Issues: In the Caribbean people living with HIV and vulnerable communities face discrimination in many spheres of life including employment, education, access to health care, physical violence and harassment in their homes and communities. Many are without access to justice or other mechanisms for redress. Previous regional efforts to record and address incidents of HIV related discrimination through anti-discrimination recourse mechanisms such as Human Rights desks have achieved limited success due to inadequate or weak legislative and human rights frameworks.

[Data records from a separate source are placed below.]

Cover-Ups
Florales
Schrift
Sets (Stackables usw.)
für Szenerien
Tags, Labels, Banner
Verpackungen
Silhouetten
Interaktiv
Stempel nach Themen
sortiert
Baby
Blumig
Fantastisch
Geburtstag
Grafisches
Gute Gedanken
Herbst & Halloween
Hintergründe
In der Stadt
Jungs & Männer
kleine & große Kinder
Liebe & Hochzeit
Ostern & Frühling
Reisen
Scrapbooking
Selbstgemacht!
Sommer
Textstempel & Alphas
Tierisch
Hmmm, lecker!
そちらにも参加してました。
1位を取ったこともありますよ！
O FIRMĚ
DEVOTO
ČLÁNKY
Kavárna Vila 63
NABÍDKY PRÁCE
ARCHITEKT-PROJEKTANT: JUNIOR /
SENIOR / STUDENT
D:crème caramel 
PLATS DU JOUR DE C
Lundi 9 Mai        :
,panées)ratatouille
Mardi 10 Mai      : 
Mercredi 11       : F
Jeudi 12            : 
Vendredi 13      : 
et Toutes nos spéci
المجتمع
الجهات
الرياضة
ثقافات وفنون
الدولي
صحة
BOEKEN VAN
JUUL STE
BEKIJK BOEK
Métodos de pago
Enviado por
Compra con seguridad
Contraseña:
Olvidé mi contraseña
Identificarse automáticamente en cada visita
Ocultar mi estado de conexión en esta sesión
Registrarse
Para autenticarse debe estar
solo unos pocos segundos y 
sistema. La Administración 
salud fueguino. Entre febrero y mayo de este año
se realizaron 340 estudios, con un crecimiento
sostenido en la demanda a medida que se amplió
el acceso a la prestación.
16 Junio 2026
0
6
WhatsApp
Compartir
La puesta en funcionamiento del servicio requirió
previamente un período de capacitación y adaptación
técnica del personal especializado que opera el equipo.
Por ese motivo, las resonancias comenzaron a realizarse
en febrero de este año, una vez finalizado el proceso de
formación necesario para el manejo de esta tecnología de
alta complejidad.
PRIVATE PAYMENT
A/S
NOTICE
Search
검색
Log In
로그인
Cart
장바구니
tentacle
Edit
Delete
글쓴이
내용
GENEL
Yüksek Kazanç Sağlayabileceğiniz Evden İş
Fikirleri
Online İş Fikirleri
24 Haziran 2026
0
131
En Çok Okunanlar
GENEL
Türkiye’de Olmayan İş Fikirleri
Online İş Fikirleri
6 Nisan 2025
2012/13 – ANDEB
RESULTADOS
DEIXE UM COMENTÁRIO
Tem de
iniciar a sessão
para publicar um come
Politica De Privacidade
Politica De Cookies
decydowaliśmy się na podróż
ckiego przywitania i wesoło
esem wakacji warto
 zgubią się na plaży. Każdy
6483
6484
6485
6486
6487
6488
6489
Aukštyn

Description: The PANCAP Law, Ethics and Human Rights project, sought to build a regional response by first; examining the legislative frameworks for the protection of the rights of people living with HIV and developing a cadre of sensitized legal, medical and psychosocial practitioners. In its continued efforts to protect and promote the rights of people living with HIV and vulnerable communities, PANCAP with funding through the World Bank will develop regional model policies and draft legislation to address HIV related discrimination by June 2010.
Lessons learned: In the absence of a supportive policy and legislative environment, newly sensitized practitioners and their clients do not have an effective system for redress. Legislative reform must also be accompanied by efforts to sensitise the political directorate, to mobilize the legal fraternity including law students and address the restrictive costs of litigation. Test cases are critical to examine the protective capacity of current legislation and that of any new legislation.
Next steps: Legal practitioners already sensitised and engaged in the regional response to HIV should advocate for the adoption of the regional model at country level. Academics as well as political leaders should continue to be engaged in the sensitization of their constituents in support of the regional model and resulting national level legislation.